Fields are validated against the entity schema — requesting a non-existent field returns 400 Bad Request.

Impact: Selecting 5 of 30 fields can reduce payload size by 80% and remove unnecessary column reads from the database.


Configure endpoint-level defaults in the controller using @ValidatedQuery with the defaults option:

// Default field selection to keep payloads lean
@Get()
@RequirePermission('order:view')
findAll(
@ValidatedQuery({
dto: QueryParamsDTO,
defaults: {
fields: 'id,reference_number,status,created_at',
limit: 20,
sort: 'created_at:desc',
},
})
query: QueryParamsDTO,
) {
return super.findPaginated(query);
}

Defaults are applied only when the parameter is absent. Client-provided values always override defaults.

// Default filter for specialized endpoints
@Get('active')
@RequirePermission('order:view')
findActive(
@ValidatedQuery({
dto: QueryParamsDTO,
defaults: {
fields: 'id,reference_number,status',
s: JSON.stringify({ status: 'active' }),
},
})
query: QueryParamsDTO,
) {
return super.findPaginated(query);
}

Inject server-side filters that clients cannot override — useful for route parameter scoping:

@Get()
@RequirePermission('order-item:view')
findItemsByOrder(
@Param('orderId') orderId: string,
@ValidatedQuery(QueryParamsDTO) query: QueryParamsDTO,
) {
return super.findPaginated({
...query,
// Preserve all client filters AND append the mandatory order_id filter
filter: ([] as string[])
.concat(query.filter ?? [])
.concat(`order_id||$eq||${orderId}`),
});
}

Key detail: ([] as string[]).concat(query.filter ?? []) handles filter being undefined, a string, or an array — all safely merged with the injected condition.
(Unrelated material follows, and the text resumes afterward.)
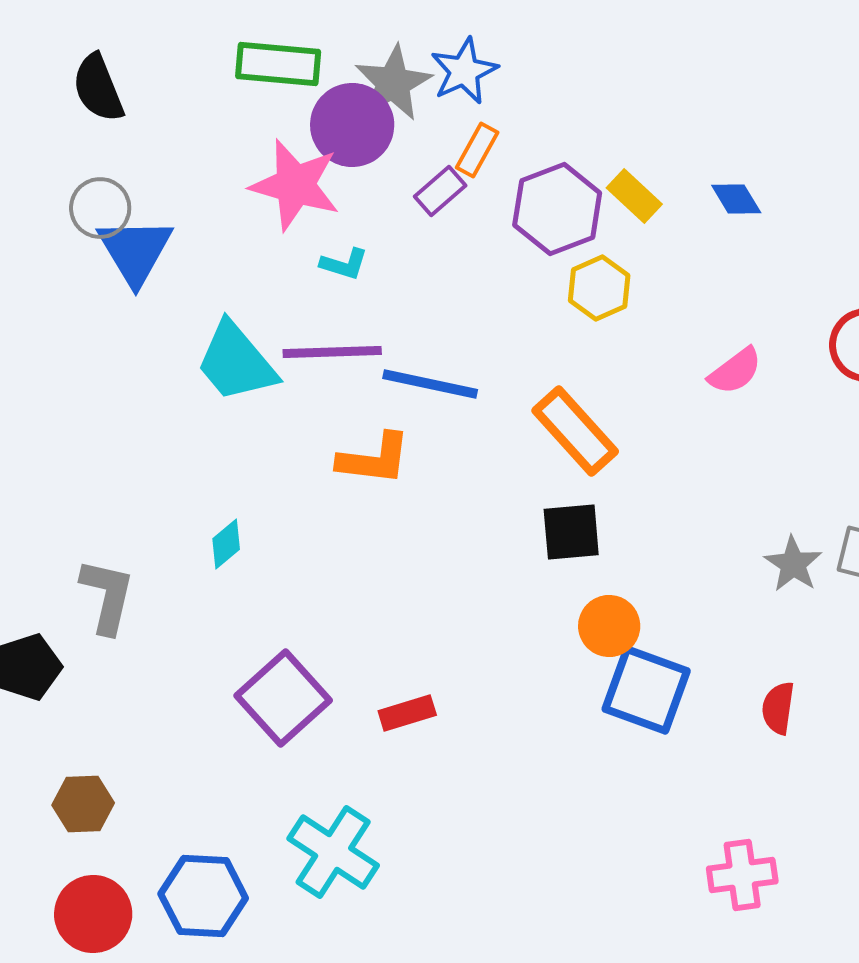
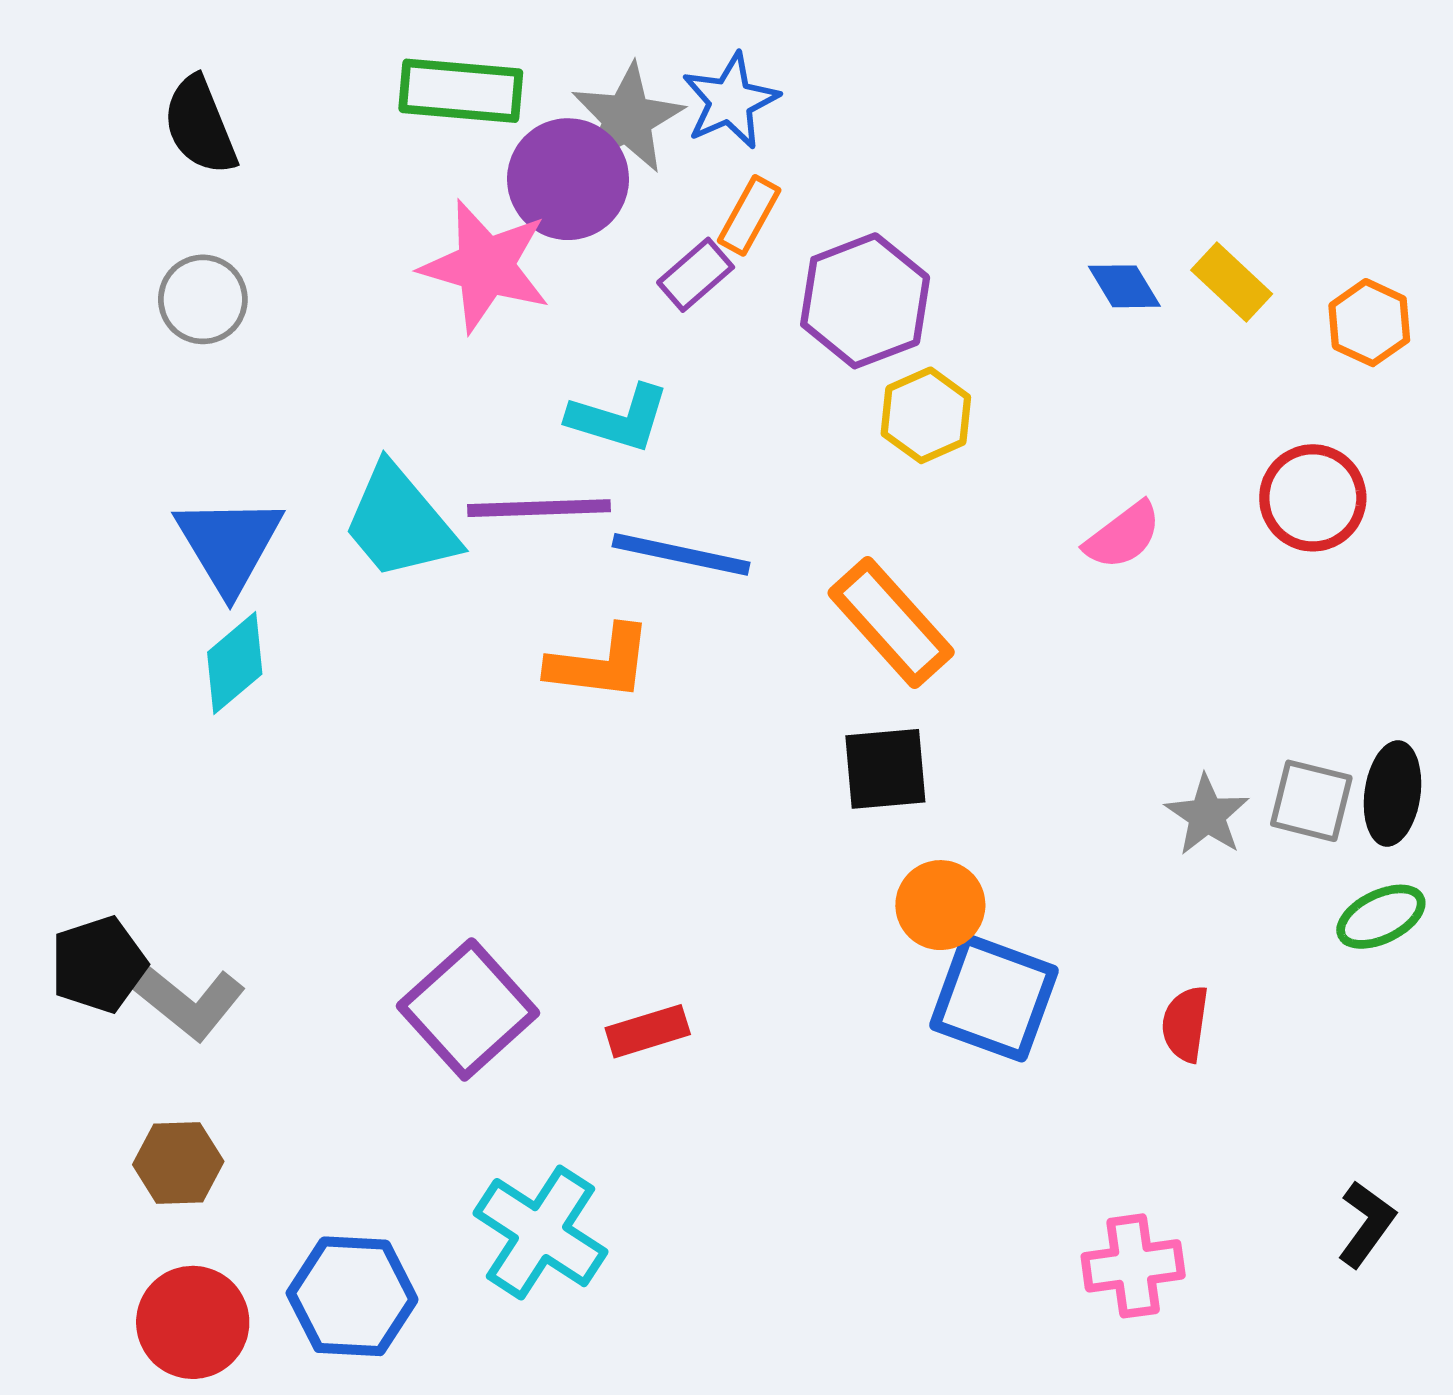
yellow rectangle: (634, 196) -> (1232, 282), moved
blue triangle: (135, 251) -> (229, 544), moved
cyan L-shape: (344, 264) -> (619, 418), moved, size x1.5
cyan diamond: (226, 544) -> (235, 663), moved, size x1.4
gray L-shape: (107, 596) -> (187, 1001), moved, turned 116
The or parameter applies OR logic — useful when records should match any of multiple conditions.

?or=is_public||$eq||true&or=created_by||$eq||user-123
# WHERE (is_public = true) OR (created_by = 'user-123')

When filter and or are combined, AND conditions are applied to each OR branch:

?filter=status||$eq||active&or=is_public||$eq||true&or=created_by||$eq||user-123

Generated SQL:

WHERE (status = 'active' AND is_public = true)
OR (status = 'active' AND created_by = 'user-123')
AND is_deleted = false
?filter=status||$eq||active&filter=category||$eq||premium&or=is_public||$eq||true&or=owner_id||$eq||user-123&or=shared_with||$cont||user-123
WHERE (status = 'active' AND category = 'premium' AND is_public = true)
OR (status = 'active' AND category = 'premium' AND owner_id = 'user-123')
OR (status = 'active' AND category = 'premium' AND shared_with LIKE '%user-123%')
AND is_deleted = false

All filter operators supported by filter work identically in or.


Skip specific records by ID — useful for “load more” pagination and deduplication:

?exclude_ids=id-1,id-2,id-3
?filter=status||$eq||active&exclude_ids=already-seen-id-1,already-seen-id-2

Generated SQL: WHERE id NOT IN ('id-1', 'id-2', 'id-3')

Use cases: “Load more” without re-fetching already-rendered items; skip processed records in a worker; implement “don’t show again” UI behavior.


Return just the pagination metadata — no data — for UI initialization:

?filter=status||$eq||active&get_count_only=true
{
"data": [],
"pagination": {
"page": 1,
"page_size": 10,
"total": 245,
"total_records": 1200,
"total_pages": 25
}
}

Use cases: Show “245 results found” before loading data; pre-calculate pagination controls; verify filter matches before fetching.


Return all matching records — useful for dropdown lists and reference data:

?ignore_limit=true
?ignore_limit=true&fields=id,name # Combine with fields for efficiency
?filter=is_active||$eq||true&ignore_limit=true

⚠️ Use with care on large datasets. Always combine with fields to minimize payload.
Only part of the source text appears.